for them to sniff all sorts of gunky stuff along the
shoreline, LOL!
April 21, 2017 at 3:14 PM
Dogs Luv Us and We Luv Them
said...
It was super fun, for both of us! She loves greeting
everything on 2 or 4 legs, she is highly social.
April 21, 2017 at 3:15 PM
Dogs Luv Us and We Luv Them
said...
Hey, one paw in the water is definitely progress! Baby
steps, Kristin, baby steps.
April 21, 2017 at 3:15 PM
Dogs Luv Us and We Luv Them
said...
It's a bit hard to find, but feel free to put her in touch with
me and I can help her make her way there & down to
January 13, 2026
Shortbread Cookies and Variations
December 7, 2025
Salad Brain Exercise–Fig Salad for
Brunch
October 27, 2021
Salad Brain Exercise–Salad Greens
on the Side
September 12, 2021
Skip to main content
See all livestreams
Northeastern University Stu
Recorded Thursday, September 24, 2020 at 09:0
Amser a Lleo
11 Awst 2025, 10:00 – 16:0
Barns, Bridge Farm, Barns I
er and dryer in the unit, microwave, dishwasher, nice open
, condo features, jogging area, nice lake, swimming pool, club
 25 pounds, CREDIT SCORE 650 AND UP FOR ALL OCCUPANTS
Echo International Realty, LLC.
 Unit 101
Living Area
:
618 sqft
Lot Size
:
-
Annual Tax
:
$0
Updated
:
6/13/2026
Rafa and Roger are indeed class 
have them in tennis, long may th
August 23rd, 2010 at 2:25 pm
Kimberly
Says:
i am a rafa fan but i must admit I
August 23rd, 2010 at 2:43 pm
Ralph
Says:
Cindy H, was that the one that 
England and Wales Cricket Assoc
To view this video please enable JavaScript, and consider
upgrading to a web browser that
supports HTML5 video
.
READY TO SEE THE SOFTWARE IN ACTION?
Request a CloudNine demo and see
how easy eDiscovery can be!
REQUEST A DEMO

· · ·

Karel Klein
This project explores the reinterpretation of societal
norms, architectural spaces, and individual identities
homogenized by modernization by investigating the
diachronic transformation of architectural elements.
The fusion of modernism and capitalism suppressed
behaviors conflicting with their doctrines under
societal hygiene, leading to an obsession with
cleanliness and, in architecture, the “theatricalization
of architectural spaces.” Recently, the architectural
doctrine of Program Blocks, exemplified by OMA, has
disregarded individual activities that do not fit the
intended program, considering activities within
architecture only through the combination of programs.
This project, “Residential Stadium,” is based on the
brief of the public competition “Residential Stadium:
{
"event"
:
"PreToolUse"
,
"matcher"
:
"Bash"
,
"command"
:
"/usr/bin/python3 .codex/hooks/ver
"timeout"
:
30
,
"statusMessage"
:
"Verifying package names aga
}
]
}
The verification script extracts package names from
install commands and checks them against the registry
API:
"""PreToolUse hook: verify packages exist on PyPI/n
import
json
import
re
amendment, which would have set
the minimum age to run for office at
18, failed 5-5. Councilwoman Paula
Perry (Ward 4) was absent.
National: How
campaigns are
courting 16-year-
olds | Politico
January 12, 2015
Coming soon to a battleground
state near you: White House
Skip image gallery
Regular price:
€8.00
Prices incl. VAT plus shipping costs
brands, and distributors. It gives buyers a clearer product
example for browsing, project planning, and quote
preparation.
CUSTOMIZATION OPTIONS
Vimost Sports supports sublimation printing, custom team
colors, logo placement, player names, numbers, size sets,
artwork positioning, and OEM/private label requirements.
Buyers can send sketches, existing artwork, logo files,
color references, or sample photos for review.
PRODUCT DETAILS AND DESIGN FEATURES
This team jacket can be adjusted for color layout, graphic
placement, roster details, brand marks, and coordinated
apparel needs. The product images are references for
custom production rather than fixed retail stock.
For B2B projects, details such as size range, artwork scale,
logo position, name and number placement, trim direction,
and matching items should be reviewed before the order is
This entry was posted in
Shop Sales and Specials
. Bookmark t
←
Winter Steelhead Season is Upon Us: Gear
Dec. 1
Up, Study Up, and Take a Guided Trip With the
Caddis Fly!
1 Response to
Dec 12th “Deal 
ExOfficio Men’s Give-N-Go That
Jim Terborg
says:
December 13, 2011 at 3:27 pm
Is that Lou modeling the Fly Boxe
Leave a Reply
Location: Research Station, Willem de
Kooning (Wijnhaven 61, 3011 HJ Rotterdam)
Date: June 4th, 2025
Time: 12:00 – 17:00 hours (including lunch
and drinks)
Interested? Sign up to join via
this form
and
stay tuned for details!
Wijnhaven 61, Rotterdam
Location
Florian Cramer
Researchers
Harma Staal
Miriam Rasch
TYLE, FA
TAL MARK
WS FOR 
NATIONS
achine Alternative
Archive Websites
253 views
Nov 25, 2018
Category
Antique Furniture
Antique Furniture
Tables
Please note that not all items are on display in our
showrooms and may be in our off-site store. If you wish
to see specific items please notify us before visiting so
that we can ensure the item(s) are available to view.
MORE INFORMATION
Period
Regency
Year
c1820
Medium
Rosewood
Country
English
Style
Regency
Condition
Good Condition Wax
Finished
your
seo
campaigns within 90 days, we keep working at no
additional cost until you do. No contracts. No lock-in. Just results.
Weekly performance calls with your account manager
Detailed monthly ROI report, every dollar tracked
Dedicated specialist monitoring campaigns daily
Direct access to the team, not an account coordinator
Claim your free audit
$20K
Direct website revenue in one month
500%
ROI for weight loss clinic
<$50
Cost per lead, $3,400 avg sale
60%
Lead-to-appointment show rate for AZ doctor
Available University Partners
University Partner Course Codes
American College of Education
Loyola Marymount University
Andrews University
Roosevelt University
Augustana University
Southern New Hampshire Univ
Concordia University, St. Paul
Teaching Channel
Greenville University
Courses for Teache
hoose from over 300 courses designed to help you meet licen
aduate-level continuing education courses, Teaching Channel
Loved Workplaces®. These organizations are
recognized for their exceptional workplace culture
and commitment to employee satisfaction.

· · ·

[Action item] Return, in full, every line of these entries that holds "their".

[Task answer]
behaviors conflicting with their doctrines under
recognized for their exceptional workplace culture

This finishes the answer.